Well anyhow the saw is pretty ok but the tiny dust port is just a bad joke. After some years I got enough of having the shop full of sawdust after 50cm of sawing. So I made a new dust port. Im still using the original and the both of them together works as a charm.

The next project will be a larger top to this saw of some sort


----------



## Dejure (Jul 27, 2009)

Every port you can add seems to be fair game, when it comes to reducing dust. My saw as an over-arm collector, in addition to the stock port on the bottom, but I still set a third 4" pipe up near the back of the blade, where it throws bazillion mile and hour dust and chips, when I'm doing a lot of certain kinds of cutting. It, especially, helps when I'm doing mortise and tenons.


----------



## woodworker47 (Dec 19, 2008)

I am currently adding an over the blade dust collection to my table saw. It has the bottom collection to shop vacuum and I enclosed the back by the motor. All that is left is the blade dust.

Frank


----------



## Tiny (Aug 12, 2012)

Nice to hear Im not the onlyone who gets botherd by the flying partikles


----------



## JFPNCM (Dec 13, 2009)

Stoneface said:


> I am currently adding an over the blade dust collection to my table saw. It has the bottom collection to shop vacuum and I enclosed the back by the motor. All that is left is the blade dust.
> 
> Frank


Frank: Adding a commercial system or building your own? Would appreciate seeing a post on the results.


----------



## Cherryville Chuck (Sep 28, 2010)

My table saw is the worst dust maker in my shop so I'm also looking at an over the blade addition. If it's throwing crap in your face then that means it's also going up your nose.


----------



## Tiny (Aug 12, 2012)

Very true Charley and thats why even its a bit heavy and so forth I allways wear a Sundström mask added with active carbon and P3. Ill like to have the rest of my lungs to my self; as a young guy I worked in Finlands biggest paint factory on the production and it have had some affects on my lungs, thats why a raspirator if Im on the shop.


----------



## woodworker47 (Dec 19, 2008)

Jon,

Both. I saw what I wanted on YouTube. Purchasing a Universal Dust Collection Port from Rockler for $80.00. It is for lathes, but will be modified to hang from ceiling above blade. I mounted track to ceiling to allow me to move saw when ripping large sheets. I will be able to slide collector hose into place. Waiting for Rockler to send a 20% off one item so I can purchase the Port. I have the plumbing into my shop dust collection system completed and track mounted. Just waiting on bracket. Will post pictures when completed.

Frank


----------



## hawkeye10 (Jul 28, 2015)

Tiny said:


> As some of you remember I have a tiny Delta table saw with a 10" blade. The motor is very OK with 1800w. It costed 50€ and a new blade more than the half of the price. Im quite content with it. If I wanted a better saw I should spend much more than 1000€ then it would be new because its hard to find good 2nd hand tools that are professional grade but small since Im not having a factory.
> Well anyhow the saw is pretty ok but the tiny dust port is just a bad joke. After some years I got enough of having the shop full of sawdust after 50cm of sawing. So I made a new dust port. Im still using the original and the both of them together works as a charm.
> 
> The next project will be a larger top to this saw of some sort



I saw this on YouTube the other day and thought it looked pretty good.


----------



## ebill (Jan 17, 2009)

Tiny said:


> Well anyhow the saw is pretty ok but the tiny dust port is just a bad joke. After some years I got enough of having the shop full of sawdust after 50cm of sawing.

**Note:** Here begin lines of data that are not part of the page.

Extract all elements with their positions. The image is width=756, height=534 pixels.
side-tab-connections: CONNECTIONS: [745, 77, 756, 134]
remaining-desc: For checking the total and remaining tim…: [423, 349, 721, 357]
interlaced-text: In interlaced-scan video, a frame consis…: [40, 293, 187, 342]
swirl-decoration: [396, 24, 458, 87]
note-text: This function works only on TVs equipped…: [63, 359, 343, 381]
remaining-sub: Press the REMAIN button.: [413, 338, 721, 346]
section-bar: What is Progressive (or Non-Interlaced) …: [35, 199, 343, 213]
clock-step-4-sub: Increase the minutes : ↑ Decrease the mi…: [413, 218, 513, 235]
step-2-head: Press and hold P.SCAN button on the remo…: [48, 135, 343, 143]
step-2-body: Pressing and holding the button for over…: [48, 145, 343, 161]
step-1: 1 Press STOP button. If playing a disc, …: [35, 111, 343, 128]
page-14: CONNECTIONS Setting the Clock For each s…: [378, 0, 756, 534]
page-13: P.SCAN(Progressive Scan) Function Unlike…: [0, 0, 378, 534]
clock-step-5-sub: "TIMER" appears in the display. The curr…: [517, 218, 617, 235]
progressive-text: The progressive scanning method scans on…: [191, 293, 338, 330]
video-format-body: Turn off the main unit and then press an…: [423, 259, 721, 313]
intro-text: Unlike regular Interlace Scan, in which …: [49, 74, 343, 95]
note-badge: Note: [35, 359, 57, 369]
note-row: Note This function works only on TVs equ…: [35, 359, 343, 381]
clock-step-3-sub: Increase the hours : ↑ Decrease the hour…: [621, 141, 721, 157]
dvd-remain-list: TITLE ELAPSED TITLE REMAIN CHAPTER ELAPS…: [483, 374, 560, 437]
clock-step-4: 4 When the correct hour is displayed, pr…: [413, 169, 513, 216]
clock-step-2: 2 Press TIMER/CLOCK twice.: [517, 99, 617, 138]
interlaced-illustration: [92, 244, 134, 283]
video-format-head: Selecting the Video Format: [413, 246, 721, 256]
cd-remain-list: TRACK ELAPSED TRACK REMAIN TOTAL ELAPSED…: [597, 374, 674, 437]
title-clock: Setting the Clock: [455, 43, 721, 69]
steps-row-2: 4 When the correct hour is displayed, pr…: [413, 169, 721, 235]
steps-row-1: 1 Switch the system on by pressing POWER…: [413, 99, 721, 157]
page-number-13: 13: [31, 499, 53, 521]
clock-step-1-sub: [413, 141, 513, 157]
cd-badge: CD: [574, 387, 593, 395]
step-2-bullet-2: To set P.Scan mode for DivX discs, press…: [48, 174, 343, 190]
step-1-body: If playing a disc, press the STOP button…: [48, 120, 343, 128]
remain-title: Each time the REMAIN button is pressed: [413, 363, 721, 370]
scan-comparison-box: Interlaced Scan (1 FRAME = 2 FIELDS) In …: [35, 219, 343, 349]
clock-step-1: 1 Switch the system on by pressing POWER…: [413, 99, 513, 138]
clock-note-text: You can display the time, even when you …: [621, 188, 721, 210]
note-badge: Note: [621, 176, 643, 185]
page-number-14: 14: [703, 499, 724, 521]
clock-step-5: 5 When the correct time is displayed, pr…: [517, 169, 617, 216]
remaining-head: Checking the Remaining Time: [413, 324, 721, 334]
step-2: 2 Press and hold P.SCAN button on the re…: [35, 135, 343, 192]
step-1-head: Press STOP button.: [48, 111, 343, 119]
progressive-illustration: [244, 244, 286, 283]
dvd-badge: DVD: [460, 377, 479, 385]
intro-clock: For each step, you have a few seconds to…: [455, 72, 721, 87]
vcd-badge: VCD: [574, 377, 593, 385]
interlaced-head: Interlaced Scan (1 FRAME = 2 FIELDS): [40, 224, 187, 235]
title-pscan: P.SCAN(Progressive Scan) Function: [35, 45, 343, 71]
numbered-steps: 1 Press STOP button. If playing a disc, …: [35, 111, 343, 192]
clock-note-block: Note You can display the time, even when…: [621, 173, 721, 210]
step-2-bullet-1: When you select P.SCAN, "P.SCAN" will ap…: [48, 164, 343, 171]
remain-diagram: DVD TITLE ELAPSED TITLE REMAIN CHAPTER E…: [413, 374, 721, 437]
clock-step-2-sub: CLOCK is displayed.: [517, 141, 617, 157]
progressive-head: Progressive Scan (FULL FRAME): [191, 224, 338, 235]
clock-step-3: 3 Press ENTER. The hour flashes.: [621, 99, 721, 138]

- more dust collection is always better. You might also try another tact. 

- I found that by replacing the all-purpose blade (32-40 tooth) that came on on my table saw with a thin kerf Freud blade (50-60 tooth) the flying dust was noticeably reduced when sawing making it much easier for my built in collector to get the dust. 

- does it eliminate dust, no. But reducing the dust at the blade and improving your collection will both help ....

- ebill


----------



## DaninVan (Jan 1, 2012)

Hey, Tiny; is that you in the vid? You're an experienced woodworker so I was a bit surprised to see the person in the video wearing heavy gloves around a tablesaw.
I'm sure you already know that's a serious personal injury hazard(?)...
If wood dust on your skin is causing problems, either 'barrier creme' or skin tight Nitrile gloves will give you skin protection.
By the way, your candidate for Finland's leader, Laura Huhtasaari, wow! Just Wow!! She gets my vote...


----------



## Tiny (Aug 12, 2012)

Hello Hawkeye. Yes that looks good! First Ill have to get myself a diesent sidefence...


----------



## Tiny (Aug 12, 2012)

You know ebill I was thinking of thay how many tooths is enough for my saw since the motor is only 1800W. The finish would be better with more teeth but that was a hint that the blade has its effect to the type and amounth of dust in the shop


----------



## Tiny (Aug 12, 2012)

Hi Dan. Its not me. We dont have sash Windows ? Thanks for the complement. Im not using that kind of glows If Im using. Ill newer thought that glowes could be a risk. I can think of why but why heavy glows are a risk?


----------



## Tiny (Aug 12, 2012)

I Forgot Laura.
I think shes a good looking b***h but her thoughts of life, universe and everything is... How should I put it..well I wouldnt like us to have same kind of president as the blond guy on the east coast If you know whom I mean...


----------



## Cherryville Chuck (Sep 28, 2010)

I'm not wild about his setup. He's not sawing tight to the fence but at the 2 minute mark you see the saw catch a cut off and move it back and towards the fence. For the operation he's doing the gloves aren't a big issue but I don't like wearing gloves even when it isn't a problem to have them on. Tiny gloves can slip, especially leather gloves. They also affect your perception of where your fingers are which is a bad thing. If they caught in machinery they will drag your hand into the cutter. Loose sleeves, long hair hanging down, necklaces and jewelry are all bad ideas when you are operating machines.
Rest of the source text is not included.